● **WHAT YOU ARE ASKED TO DO**
Copy nothing from the entries below except the lines from the one containing "7th Grade Science" through the one containing "DOWNLOAD LIGHT ENERGY TEXTBOOK MCQ", and copy those exactly.

==== RECORDS FOR THE TASK ====

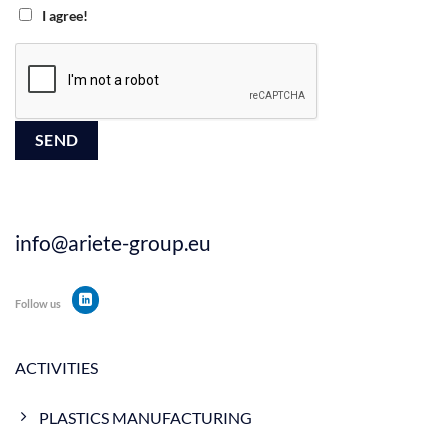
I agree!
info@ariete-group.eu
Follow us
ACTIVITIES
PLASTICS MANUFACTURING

====
==== RECORDS FOR THE TASK ====

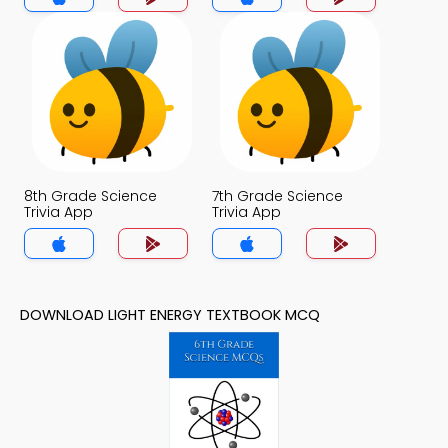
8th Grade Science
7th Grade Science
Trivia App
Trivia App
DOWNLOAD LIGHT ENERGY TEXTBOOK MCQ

====
==== RECORDS FOR THE TASK ====

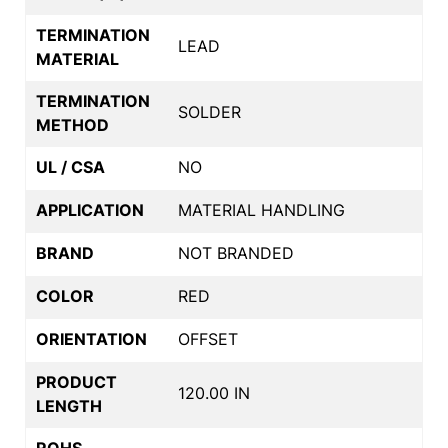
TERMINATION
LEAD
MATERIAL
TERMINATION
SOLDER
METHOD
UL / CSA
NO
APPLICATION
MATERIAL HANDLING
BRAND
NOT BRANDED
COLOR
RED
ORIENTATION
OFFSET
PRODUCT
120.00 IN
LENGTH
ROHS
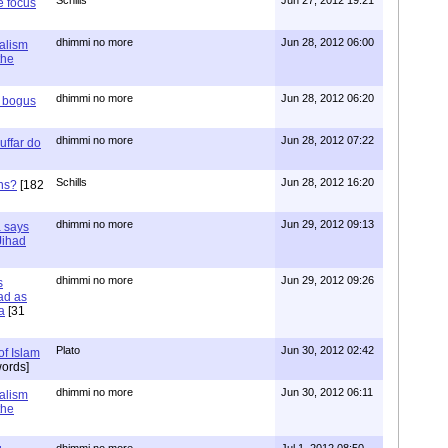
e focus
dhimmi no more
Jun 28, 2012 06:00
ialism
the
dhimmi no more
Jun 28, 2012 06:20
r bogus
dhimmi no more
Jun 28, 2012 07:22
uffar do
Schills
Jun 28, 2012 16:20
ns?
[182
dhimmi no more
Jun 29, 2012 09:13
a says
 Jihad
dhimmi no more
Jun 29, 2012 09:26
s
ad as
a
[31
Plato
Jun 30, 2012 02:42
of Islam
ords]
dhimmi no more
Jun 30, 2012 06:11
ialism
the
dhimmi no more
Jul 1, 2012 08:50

====

● **SOLUTION BELOW**
7th Grade Science
Trivia App
Trivia App
DOWNLOAD LIGHT ENERGY TEXTBOOK MCQ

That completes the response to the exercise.